Print the line containing "mnoha bolestí kostí" and all lines after it, unchanged, through the end of the data. Leave the pictures out.

Collected data:
------------------------------

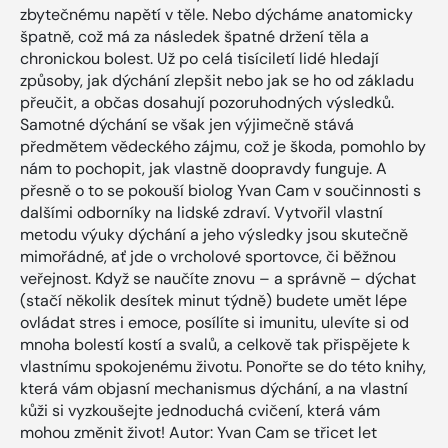
zbytečnému napětí v těle. Nebo dýcháme anatomicky
špatně, což má za následek špatné držení těla a
chronickou bolest. Už po celá tisíciletí lidé hledají
způsoby, jak dýchání zlepšit nebo jak se ho od základu
přeučit, a občas dosahují pozoruhodných výsledků.
Samotné dýchání se však jen výjimečně stává
předmětem vědeckého zájmu, což je škoda, pomohlo by
nám to pochopit, jak vlastně doopravdy funguje. A
přesně o to se pokouší biolog Yvan Cam v součinnosti s
dalšími odborníky na lidské zdraví. Vytvořil vlastní
metodu výuky dýchání a jeho výsledky jsou skutečně
mimořádné, ať jde o vrcholové sportovce, či běžnou
veřejnost. Když se naučíte znovu – a správně – dýchat
(stačí několik desítek minut týdně) budete umět lépe
ovládat stres i emoce, posílíte si imunitu, ulevíte si od
mnoha bolestí kostí a svalů, a celkově tak přispějete k
vlastnímu spokojenému životu. Ponořte se do této knihy,
která vám objasní mechanismus dýchání, a na vlastní
kůži si vyzkoušejte jednoduchá cvičení, která vám
mohou změnit život! Autor: Yvan Cam se třicet let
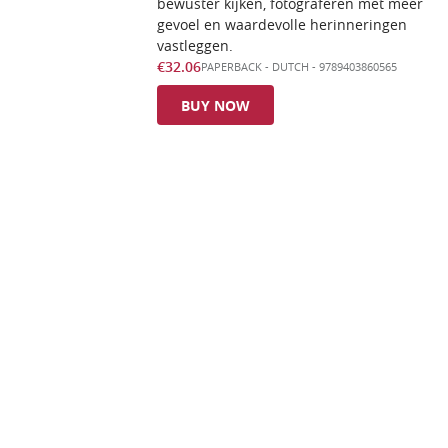
bewuster kijken, fotograferen met meer
gevoel en waardevolle herinneringen
vastleggen.
€32.06
PAPERBACK
-
DUTCH
- 9789403860565
BUY NOW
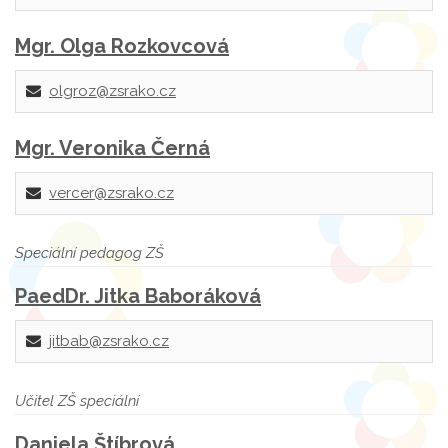
Mgr. Olga Rozkovcová
olgroz@zsrako.cz
Mgr. Veronika Černá
vercer@zsrako.cz
Speciální pedagog ZŠ
PaedDr. Jitka Baboráková
jitbab@zsrako.cz
Učitel ZŠ speciální
Daniela Štíbrová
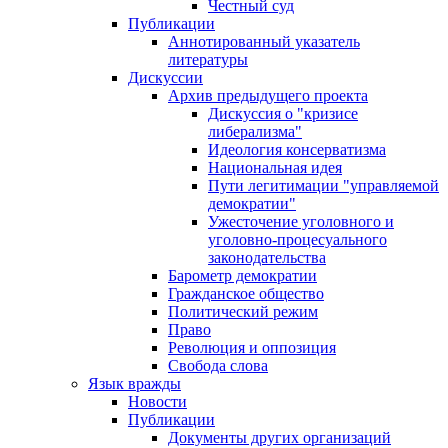
Честный суд
Публикации
Аннотированный указатель
литературы
Дискуссии
Архив предыдущего проекта
Дискуссия о "кризисе
либерализма"
Идеология консерватизма
Национальная идея
Пути легитимации "управляемой
демократии"
Ужесточение уголовного и
уголовно-процесуального
законодательства
Барометр демократии
Гражданское общество
Политический режим
Право
Революция и оппозиция
Свобода слова
Язык вражды
Новости
Публикации
Документы других организаций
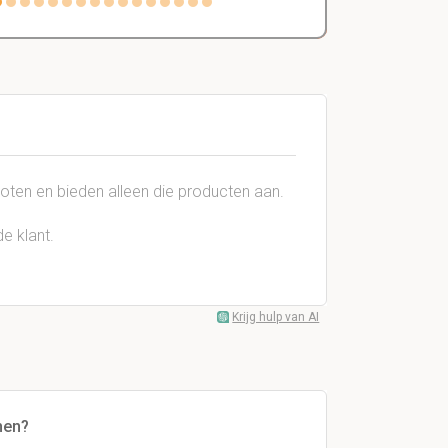
oten en bieden alleen die producten aan.
e klant.
Krijg hulp van AI
nen?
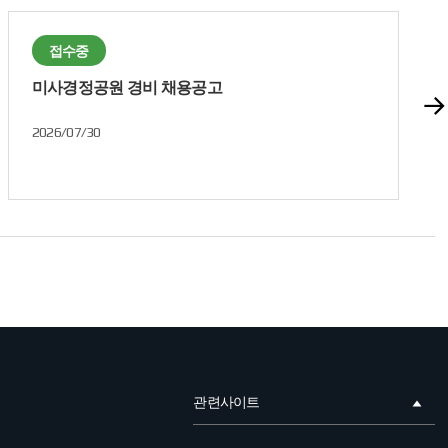
접수중
미사경정공원 경비 채용공고
2026/07/30
관련사이트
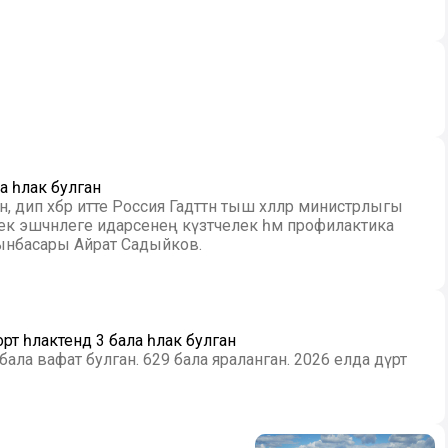
 һәлак булган
 дип хәбәр итте Россия Гадәттән тыш хәлләр министрлыгы
ек эшчәнлеге идарәсенең күзәтчелек һәм профилактика
ынбасары Айрат Садыйков.
һәлакәтендә 3 бала һәлак булган
 бала вафат булган. 629 бала яраланган. 2026 елда дүрт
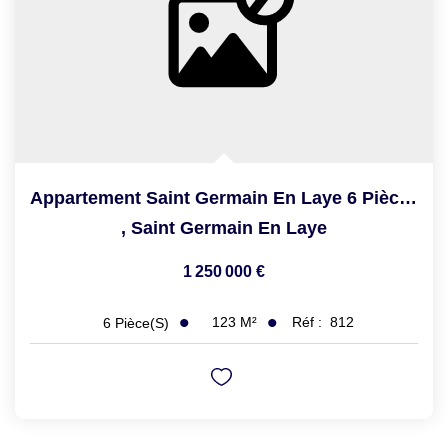
Appartement Saint Germain En Laye 6 Pièce(s) 123.20 M2
,
Saint Germain En Laye
1 250 000 €
123
M²
Réf :
812
6
Pièce(s)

------------------------------

* _Solution below_
mnoha bolestí kostí a svalů, a celkově tak přispějete k
vlastnímu spokojenému životu. Ponořte se do této knihy,
která vám objasní mechanismus dýchání, a na vlastní
kůži si vyzkoušejte jednoduchá cvičení, která vám
mohou změnit život! Autor: Yvan Cam se třicet let
bewuster kijken, fotograferen met meer
gevoel en waardevolle herinneringen
vastleggen.
€32.06
PAPERBACK
-
DUTCH
- 9789403860565
BUY NOW
Mgr. Olga Rozkovcová
olgroz@zsrako.cz
Mgr. Veronika Černá
vercer@zsrako.cz
Speciální pedagog ZŠ
PaedDr. Jitka Baboráková
jitbab@zsrako.cz
Učitel ZŠ speciální
Daniela Štíbrová
Честный суд
Публикации
Аннотированный указатель
литературы
Дискуссии
Архив предыдущего проекта
Дискуссия о "кризисе
либерализма"
Идеология консерватизма
Национальная идея
Пути легитимации "управляемой
демократии"
Ужесточение уголовного и
уголовно-процесуального
законодательства
Барометр демократии
Гражданское общество
Политический режим
Право
Революция и оппозиция
Свобода слова
Язык вражды
Новости
Публикации
Документы других организаций
oten en bieden alleen die producten aan.
e klant.
Krijg hulp van AI
nen?
접수중
미사경정공원 경비 채용공고
2026/07/30
관련사이트
 һәлак булган
 дип хәбәр итте Россия Гадәттән тыш хәлләр министрлыгы
ек эшчәнлеге идарәсенең күзәтчелек һәм профилактика
ынбасары Айрат Садыйков.
һәлакәтендә 3 бала һәлак булган
 бала вафат булган. 629 бала яраланган. 2026 елда дүрт
Appartement Saint Germain En Laye 6 Pièce(s) 123.20 M2
,
Saint Germain En Laye
1 250 000 €
123
M²
Réf :
812
6
Pièce(s)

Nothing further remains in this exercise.